Aktuelle Strategien zu Diagnose, Therapie und Monitoring des Multiplen Myeloms
Vortragsveranstaltung
Ort
Labor Prof. Arndt & Partner
Lademannbogen 61
22339 Hamburg
Datum
06.05.2003 um 20:00 Uhr
Anmeldung
Wir bitten Sie uns für die Teilnahmezusage eine E-Mail (info(at)labor-lademannbogen.de) zu schicken oder uns unter der Telefonnummer 040 / 53805-0 zu benachrichtigen. Als Besucher sind Sie an diesem Abend unter der Telefonnummer 040 / 53805-791 zu erreichen.
Hinweis
Die Fortbildungsakademie der Ärztekammer Hamburg hat diese Fortbildungsveranstaltung mit 2 Punkten bewertet.
Programm
20.15 Uhr PD Dr. N. Kröger
Neue Entwicklungen in der Therapie des Multiplen Myeloms
20.40 Uhr Prof. Dr. A. R. Bradwell
Quantitative Determinations of Free Light Chains (Bence-Jones Proteins) in Serum and Urine. A new Aid in Diagnosis and Monitoring of Multiple Myelomas and of other Diseases with involvement of Free Light Chains
21.05 Uhr Dr.
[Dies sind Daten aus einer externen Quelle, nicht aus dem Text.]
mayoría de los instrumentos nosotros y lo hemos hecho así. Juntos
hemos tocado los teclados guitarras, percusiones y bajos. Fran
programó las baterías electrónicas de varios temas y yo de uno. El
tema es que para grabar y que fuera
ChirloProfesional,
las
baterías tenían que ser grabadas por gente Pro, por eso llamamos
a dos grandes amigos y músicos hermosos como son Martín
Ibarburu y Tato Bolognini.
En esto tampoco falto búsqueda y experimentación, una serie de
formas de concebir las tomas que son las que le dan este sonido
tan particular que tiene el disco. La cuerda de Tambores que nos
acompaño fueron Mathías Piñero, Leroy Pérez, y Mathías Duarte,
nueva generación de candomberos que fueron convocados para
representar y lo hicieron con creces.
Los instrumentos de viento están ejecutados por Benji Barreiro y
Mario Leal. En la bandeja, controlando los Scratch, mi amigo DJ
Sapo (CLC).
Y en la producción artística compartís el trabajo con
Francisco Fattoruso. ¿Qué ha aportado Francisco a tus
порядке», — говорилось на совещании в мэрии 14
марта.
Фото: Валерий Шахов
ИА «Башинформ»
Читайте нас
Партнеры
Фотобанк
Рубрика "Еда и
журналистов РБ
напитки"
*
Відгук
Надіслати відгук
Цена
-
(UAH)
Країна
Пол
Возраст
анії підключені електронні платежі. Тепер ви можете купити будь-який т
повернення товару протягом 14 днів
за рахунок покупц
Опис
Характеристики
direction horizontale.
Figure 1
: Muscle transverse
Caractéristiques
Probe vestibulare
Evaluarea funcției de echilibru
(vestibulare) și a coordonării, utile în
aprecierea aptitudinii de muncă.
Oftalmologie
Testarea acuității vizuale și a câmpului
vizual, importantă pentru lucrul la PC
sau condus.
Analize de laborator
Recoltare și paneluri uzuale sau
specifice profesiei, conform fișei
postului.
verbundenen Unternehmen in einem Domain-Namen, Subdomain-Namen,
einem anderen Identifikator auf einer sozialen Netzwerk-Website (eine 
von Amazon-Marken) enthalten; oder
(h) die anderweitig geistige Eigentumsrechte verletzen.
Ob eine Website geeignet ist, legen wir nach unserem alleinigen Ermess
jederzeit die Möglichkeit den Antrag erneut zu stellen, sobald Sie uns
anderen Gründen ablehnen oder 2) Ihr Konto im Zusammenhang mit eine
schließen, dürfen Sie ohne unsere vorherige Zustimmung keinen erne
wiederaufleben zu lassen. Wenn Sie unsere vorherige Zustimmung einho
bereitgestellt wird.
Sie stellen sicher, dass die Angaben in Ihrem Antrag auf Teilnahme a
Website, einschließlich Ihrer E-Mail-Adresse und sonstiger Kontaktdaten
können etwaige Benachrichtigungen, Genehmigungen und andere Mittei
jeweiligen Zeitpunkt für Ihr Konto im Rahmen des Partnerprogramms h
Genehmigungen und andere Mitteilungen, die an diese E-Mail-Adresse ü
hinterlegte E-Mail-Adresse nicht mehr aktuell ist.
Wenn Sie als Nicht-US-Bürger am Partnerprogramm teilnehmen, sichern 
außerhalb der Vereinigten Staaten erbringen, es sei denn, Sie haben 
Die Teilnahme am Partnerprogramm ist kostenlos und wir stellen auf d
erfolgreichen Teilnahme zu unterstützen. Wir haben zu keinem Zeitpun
S. Dorn
Aktueller Stand der Diagnostik des Multiplen Myeloms
21.30 Uhr Diskussion
zum Thema:
Das Multiple Myelom ist eine der häufigsten malignen hämatologischen Erkrankungen. Die Inzidenz in den westlichen Ländern beträgt ca. 4 pro 100 000 Einwohner. Die Chemotherapie und die Hochdosistherapie gefolgt von autologer Blutstammzelltransplantation gilt inzwischen als Standardtherapie für die Mehrzahl von Patienten.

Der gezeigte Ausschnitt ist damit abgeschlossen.